*Task details*
Give back exactly the lines of the entries below from the line with "En enero 2026, las" to the line with "negativa respecto a las de diciembre último", inclusive, and only those.

*Information*
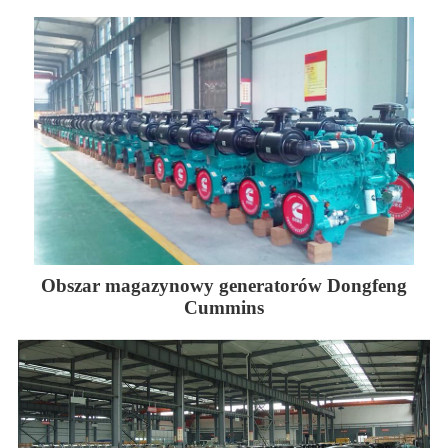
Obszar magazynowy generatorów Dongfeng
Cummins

* * *

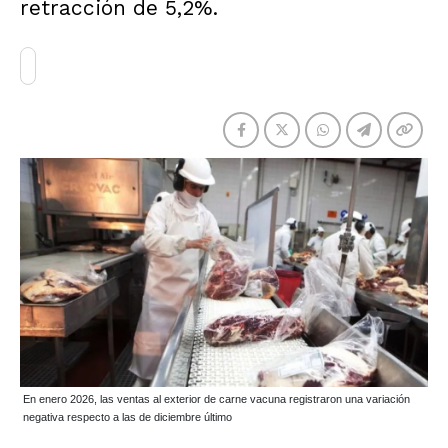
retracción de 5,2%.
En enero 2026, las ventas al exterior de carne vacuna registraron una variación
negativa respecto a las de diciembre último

* * *

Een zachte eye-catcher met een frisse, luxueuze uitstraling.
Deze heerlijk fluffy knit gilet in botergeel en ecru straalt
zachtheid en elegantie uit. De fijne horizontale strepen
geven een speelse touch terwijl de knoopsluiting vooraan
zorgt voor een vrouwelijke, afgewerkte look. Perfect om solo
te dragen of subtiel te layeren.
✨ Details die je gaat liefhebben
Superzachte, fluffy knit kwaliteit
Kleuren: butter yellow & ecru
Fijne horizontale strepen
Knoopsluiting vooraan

*Written solution*
En enero 2026, las ventas al exterior de carne vacuna registraron una variación
negativa respecto a las de diciembre último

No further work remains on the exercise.